Gunn tells us of Ciris Sarn, an amoral assassin djinn-bound to a Sultan who has fallen under his deputies’ sway. When one such deputy orders him to make a kill he doesn’t want, he has no choice but to obey. But the victim’s widow seeks vengeance, while Sarn wants only his freedom. As two steely adversaries play out their dance, grim conspiracies threaten to destroy generations of stability in the desert kingdom of Qatana.
By contrast, Orullian tells us of Tahn Junell, starry-eyed youth who gets hit with cold reality when ancient monsters banished to a distant realm suddenly show up in his village. A mysterious wizard, a Sheason, informs Tahn that he and his friends are the fulfillment of ancient prophecy and must now fight to save all reality. If this sounds familiar, it is: this entire book nakedly plagiarizes Robert Jordan’s Wheel of Time series.

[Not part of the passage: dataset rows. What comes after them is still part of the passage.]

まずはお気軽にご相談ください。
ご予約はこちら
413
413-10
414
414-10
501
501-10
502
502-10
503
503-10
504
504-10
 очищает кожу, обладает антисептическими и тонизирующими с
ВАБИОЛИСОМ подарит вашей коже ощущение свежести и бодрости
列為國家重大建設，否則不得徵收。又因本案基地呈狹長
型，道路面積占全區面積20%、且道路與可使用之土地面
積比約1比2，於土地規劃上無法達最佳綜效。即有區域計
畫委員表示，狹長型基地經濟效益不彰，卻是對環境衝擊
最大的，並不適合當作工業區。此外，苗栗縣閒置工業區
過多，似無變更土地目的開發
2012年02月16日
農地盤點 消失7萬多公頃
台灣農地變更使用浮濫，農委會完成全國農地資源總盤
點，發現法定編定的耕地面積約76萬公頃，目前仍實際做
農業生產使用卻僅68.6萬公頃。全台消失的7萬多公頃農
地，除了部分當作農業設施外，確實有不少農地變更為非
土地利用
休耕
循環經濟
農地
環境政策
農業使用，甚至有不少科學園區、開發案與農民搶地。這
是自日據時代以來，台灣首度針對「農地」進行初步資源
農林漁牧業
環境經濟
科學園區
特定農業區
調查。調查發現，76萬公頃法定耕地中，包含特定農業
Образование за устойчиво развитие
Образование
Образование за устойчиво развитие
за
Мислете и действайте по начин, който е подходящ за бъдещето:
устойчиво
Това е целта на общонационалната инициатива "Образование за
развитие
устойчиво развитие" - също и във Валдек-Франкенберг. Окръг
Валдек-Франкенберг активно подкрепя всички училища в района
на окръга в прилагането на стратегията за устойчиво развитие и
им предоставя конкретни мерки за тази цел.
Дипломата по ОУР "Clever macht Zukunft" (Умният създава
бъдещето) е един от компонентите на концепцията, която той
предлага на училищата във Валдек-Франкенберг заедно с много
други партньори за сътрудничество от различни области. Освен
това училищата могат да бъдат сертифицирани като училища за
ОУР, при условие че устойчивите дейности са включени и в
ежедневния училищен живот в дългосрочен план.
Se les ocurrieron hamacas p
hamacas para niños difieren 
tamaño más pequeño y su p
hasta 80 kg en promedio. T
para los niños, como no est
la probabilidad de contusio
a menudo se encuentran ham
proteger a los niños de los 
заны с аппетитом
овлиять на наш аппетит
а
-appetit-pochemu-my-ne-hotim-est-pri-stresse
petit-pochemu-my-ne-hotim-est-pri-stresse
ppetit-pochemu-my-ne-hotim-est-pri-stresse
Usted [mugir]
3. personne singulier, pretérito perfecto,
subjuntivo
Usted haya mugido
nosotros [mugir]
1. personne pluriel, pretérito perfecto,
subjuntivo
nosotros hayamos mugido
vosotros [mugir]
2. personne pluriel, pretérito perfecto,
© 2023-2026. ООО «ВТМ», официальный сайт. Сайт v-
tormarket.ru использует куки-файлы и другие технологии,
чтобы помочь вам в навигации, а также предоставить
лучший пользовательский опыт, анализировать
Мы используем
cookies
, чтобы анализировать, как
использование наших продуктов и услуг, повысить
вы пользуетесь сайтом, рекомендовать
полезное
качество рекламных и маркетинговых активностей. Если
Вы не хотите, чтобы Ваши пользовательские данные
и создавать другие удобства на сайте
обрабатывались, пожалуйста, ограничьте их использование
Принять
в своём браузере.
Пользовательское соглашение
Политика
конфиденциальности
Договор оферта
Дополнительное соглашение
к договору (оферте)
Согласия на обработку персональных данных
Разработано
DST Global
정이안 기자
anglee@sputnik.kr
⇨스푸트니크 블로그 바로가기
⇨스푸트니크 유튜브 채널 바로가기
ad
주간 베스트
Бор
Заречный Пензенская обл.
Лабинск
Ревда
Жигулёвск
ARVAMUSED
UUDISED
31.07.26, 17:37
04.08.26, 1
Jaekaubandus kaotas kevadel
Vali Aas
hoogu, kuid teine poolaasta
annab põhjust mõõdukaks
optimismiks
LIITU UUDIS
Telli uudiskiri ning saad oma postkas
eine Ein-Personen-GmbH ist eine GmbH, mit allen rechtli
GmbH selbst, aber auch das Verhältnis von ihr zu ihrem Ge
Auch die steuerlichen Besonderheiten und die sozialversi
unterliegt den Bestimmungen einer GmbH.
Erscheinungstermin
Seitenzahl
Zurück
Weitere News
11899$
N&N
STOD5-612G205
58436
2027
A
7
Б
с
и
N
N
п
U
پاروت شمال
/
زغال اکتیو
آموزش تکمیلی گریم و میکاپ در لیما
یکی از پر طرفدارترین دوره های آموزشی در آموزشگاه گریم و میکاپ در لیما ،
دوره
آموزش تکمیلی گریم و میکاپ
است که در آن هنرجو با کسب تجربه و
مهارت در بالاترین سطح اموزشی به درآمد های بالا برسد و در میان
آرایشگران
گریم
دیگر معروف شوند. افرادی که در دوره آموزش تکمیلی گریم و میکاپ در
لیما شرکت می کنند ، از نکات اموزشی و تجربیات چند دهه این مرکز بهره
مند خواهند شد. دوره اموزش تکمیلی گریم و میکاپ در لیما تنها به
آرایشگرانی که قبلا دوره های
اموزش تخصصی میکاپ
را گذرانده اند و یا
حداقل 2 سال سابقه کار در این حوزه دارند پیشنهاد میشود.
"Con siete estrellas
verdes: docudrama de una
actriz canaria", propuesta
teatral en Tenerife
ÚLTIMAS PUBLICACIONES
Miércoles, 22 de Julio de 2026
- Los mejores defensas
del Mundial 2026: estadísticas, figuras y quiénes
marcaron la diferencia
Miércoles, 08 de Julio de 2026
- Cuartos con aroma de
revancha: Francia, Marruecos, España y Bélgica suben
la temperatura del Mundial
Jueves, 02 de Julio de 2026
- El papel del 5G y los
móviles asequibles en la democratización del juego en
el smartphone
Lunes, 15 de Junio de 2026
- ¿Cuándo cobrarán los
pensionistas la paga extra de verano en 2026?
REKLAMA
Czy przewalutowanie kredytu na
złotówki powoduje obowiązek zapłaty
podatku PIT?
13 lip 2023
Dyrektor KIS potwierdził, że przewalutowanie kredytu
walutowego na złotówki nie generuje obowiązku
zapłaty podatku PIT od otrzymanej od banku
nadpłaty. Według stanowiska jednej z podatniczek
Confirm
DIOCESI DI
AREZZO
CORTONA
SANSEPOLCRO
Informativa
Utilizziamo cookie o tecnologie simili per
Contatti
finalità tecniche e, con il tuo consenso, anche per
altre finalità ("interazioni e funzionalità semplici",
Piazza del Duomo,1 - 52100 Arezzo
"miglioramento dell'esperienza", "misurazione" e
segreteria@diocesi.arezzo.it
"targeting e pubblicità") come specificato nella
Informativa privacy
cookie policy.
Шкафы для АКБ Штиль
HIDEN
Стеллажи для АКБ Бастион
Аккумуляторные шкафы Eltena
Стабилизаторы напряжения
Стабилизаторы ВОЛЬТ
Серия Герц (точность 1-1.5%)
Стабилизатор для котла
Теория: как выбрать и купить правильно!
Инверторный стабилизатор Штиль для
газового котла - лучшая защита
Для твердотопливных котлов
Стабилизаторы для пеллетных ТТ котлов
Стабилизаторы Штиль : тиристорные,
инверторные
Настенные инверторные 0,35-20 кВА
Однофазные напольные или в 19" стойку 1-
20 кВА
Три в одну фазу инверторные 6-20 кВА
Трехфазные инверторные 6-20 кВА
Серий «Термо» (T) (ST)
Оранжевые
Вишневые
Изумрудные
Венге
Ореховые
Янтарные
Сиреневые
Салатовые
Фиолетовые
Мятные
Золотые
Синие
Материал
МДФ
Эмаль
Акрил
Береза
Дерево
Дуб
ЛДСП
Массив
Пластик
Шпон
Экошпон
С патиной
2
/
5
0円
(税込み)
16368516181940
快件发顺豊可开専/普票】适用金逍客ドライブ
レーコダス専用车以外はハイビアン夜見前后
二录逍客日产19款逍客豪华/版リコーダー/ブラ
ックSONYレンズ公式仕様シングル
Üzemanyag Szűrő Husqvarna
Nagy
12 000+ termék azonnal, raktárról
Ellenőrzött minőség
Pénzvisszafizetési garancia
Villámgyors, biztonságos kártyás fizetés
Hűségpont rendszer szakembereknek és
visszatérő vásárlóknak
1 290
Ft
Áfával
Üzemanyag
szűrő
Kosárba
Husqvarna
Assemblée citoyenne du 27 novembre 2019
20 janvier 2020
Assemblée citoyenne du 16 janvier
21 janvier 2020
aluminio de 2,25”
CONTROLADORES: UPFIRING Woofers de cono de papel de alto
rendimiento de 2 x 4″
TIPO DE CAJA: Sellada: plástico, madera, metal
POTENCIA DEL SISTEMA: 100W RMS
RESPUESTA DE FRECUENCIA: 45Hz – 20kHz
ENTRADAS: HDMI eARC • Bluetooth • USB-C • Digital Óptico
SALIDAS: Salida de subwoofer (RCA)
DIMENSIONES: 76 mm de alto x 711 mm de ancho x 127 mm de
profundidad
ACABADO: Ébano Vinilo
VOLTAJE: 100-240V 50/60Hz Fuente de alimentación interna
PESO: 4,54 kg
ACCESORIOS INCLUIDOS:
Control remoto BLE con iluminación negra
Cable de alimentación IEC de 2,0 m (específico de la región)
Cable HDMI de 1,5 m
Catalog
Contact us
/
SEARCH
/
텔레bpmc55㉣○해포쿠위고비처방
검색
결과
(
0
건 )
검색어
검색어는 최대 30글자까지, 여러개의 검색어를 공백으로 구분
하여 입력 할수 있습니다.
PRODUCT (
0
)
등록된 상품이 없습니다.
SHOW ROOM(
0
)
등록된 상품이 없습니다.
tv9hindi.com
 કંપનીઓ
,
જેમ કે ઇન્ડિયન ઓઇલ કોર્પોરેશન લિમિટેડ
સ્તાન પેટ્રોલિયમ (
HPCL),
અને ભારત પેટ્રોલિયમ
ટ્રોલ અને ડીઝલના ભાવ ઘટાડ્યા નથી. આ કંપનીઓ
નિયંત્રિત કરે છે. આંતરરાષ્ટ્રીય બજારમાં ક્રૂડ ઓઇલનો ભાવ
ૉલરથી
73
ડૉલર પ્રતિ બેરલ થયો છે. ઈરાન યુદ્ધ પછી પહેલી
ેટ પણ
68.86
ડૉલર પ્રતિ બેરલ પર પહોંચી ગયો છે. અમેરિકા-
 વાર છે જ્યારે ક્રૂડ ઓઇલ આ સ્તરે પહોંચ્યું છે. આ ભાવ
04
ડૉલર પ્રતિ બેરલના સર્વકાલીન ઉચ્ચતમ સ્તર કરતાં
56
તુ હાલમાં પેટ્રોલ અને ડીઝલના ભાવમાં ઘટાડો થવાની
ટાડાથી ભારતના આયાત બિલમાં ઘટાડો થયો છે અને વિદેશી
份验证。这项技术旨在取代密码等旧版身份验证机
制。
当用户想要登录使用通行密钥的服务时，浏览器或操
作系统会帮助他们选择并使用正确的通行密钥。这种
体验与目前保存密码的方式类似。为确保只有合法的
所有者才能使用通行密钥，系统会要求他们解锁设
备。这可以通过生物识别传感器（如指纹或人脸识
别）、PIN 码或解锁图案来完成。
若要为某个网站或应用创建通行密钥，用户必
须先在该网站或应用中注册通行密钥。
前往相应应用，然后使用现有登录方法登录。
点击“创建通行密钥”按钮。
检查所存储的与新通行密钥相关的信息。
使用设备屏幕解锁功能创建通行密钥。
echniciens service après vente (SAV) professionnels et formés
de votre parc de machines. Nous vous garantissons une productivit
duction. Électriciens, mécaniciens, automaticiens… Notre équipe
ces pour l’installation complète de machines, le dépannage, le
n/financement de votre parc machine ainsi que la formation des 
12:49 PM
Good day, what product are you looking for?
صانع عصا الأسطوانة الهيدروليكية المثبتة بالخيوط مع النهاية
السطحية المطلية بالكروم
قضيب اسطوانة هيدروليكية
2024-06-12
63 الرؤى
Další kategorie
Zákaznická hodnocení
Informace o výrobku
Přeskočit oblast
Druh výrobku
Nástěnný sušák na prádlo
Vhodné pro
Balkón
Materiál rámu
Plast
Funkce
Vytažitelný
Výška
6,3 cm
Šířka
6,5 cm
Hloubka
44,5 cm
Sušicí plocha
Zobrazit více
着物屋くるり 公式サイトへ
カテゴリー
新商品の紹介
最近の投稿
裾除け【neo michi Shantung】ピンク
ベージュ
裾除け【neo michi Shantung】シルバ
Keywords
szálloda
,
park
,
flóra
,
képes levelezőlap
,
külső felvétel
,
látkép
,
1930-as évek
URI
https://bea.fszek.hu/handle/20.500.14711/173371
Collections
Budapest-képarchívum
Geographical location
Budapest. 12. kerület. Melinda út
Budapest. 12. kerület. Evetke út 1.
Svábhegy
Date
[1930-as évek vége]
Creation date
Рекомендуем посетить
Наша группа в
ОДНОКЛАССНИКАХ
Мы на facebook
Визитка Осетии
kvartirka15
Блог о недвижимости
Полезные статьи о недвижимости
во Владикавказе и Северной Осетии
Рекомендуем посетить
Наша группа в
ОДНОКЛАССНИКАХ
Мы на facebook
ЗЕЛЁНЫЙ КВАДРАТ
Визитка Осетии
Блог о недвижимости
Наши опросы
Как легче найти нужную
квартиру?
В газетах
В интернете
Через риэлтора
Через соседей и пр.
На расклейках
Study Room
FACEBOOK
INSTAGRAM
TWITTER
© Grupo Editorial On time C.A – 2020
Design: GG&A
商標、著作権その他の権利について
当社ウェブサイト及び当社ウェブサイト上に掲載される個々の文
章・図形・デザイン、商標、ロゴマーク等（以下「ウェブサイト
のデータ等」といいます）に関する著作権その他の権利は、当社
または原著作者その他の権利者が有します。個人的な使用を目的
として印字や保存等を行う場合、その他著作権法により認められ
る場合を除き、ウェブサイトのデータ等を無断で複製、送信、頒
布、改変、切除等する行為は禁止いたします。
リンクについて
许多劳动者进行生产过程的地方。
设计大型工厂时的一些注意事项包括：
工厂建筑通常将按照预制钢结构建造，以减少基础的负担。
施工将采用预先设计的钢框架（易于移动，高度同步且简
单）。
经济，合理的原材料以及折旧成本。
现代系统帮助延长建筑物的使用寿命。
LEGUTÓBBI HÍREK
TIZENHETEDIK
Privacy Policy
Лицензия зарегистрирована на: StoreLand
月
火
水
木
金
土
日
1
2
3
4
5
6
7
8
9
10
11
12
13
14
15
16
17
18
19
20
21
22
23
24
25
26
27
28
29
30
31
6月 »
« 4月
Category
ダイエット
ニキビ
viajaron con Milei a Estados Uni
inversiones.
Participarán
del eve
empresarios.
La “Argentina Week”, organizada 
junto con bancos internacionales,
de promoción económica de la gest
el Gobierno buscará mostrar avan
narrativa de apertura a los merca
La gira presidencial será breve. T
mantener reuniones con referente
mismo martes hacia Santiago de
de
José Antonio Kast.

The Unremembered comes from a major label publisher, and has one of the biggest promotional budgets accorded to a debut author in years. In the Shadow of Swords was published by an indie house, has a shoestring budget, and is unlikely to see the sales it deserves. Which tells us everything we need to know about publishing in our time.
Hannu Rajaniemi’s The Quantum Thief exemplifies what I like in secondary worlds. Sure, it’s science fiction rather than fantasy, but remember what Clarke said about sufficiently advanced technology. The science is purely rococo; Rajaniemi creates a shifting dreamscape blending Hebrew myth, French and Russian literature, technological paranoia, and online RPGs into a stew that we don’t so much comprehend as osmose.
Jean le Flambeur, the solar system’s most ostentatious larcener, gets sprung from prison by posthuman acolyte Mieli, who now keeps him on a short leash and needs him to do a job. But Jean has his own goals, which include recovering memories of his enigmatic past. When Jean’s name falls into detective Isidore Beautrelet’s hands, the two find themselves on a converging path toward secrets neither realize they’ve been keeping.
But the story almost takes second place to the structure. And I don’t just mean the story structure: the caper takes place in the Oubliette, a walking Martian city that rearranges its own street layout at seemingly random intervals. That symbolizes the whole book, as alliances, identities, and history rearrange themselves constantly. We’re constantly disoriented, caught on the back foot, just like getting lost in the distant land I mentioned earlier.
This constant shift makes the book resistant to summary, much less analysis. But it means we never have an opportunity to get bored. Sure, Rajaniemi appropriates classic literature and myth to tell his story, but it never feels familiar. Every page, every scene creates something new. And because of that, this book seizes your imagination long after you close the cover on the last page.
I believe that is the true difference between triumphant and exhausted genre fiction.